___ Supplied material ___

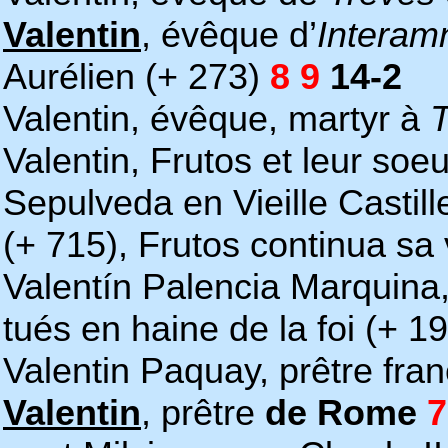
Valentin
, évêque d’
Interam
Aurélien (+ 273)
8 9
14-2
Valentin, évêque, martyr à
T
Valentin, Frutos et leur soe
Sepulveda en Vieille Castill
(+ 715), Frutos continua sa 
Valentín Palencia Marquina
tués en haine de la foi (+ 1
Valentin Paquay, prêtre fra
Valentin
, prêtre
de Rome
7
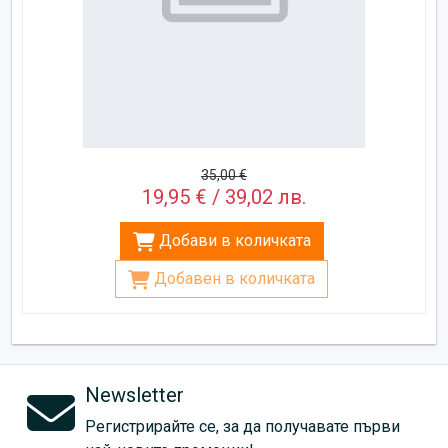
35,00 €
19,95 € / 39,02 лв.
Добави в количката
Добавен в количката
Newsletter
Регистрирайте се, за да получавате първи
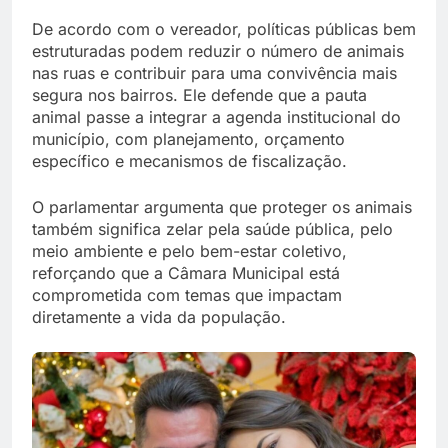
De acordo com o vereador, políticas públicas bem
estruturadas podem reduzir o número de animais
nas ruas e contribuir para uma convivência mais
segura nos bairros. Ele defende que a pauta
animal passe a integrar a agenda institucional do
município, com planejamento, orçamento
específico e mecanismos de fiscalização.
O parlamentar argumenta que proteger os animais
também significa zelar pela saúde pública, pelo
meio ambiente e pelo bem-estar coletivo,
reforçando que a Câmara Municipal está
comprometida com temas que impactam
diretamente a vida da população.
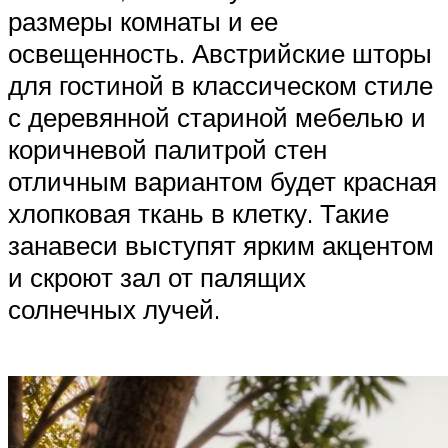
размеры комнаты и ее
освещенность. Австрийские шторы
для гостиной в классическом стиле
с деревянной стариной мебелью и
коричневой палитрой стен
отличным вариантом будет красная
хлопковая ткань в клетку. Такие
занавеси выступят ярким акцентом
и скроют зал от палящих
солнечных лучей.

___

#### Problem to solve
Without including any pictures, reproduce the data exactly.

#### Result of the task
Valentin
, évêque d’
Interam
Aurélien (+ 273)
8 9
14-2
Valentin, évêque, martyr à
T
Valentin, Frutos et leur soe
Sepulveda en Vieille Castill
(+ 715), Frutos continua sa 
Valentín Palencia Marquina
tués en haine de la foi (+ 1
Valentin Paquay, prêtre fra
Valentin
, prêtre
de Rome
7
35,00 €
19,95 € / 39,02 лв.
Добави в количката
Добавен в количката
Newsletter
Регистрирайте се, за да получавате първи
De acordo com o vereador, políticas públicas bem
estruturadas podem reduzir o número de animais
nas ruas e contribuir para uma convivência mais
segura nos bairros. Ele defende que a pauta
animal passe a integrar a agenda institucional do
município, com planejamento, orçamento
específico e mecanismos de fiscalização.
O parlamentar argumenta que proteger os animais
também significa zelar pela saúde pública, pelo
meio ambiente e pelo bem-estar coletivo,
reforçando que a Câmara Municipal está
comprometida com temas que impactam
diretamente a vida da população.
размеры комнаты и ее
освещенность. Австрийские шторы
для гостиной в классическом стиле
с деревянной стариной мебелью и
коричневой палитрой стен
отличным вариантом будет красная
хлопковая ткань в клетку. Такие
занавеси выступят ярким акцентом
и скроют зал от палящих
солнечных лучей.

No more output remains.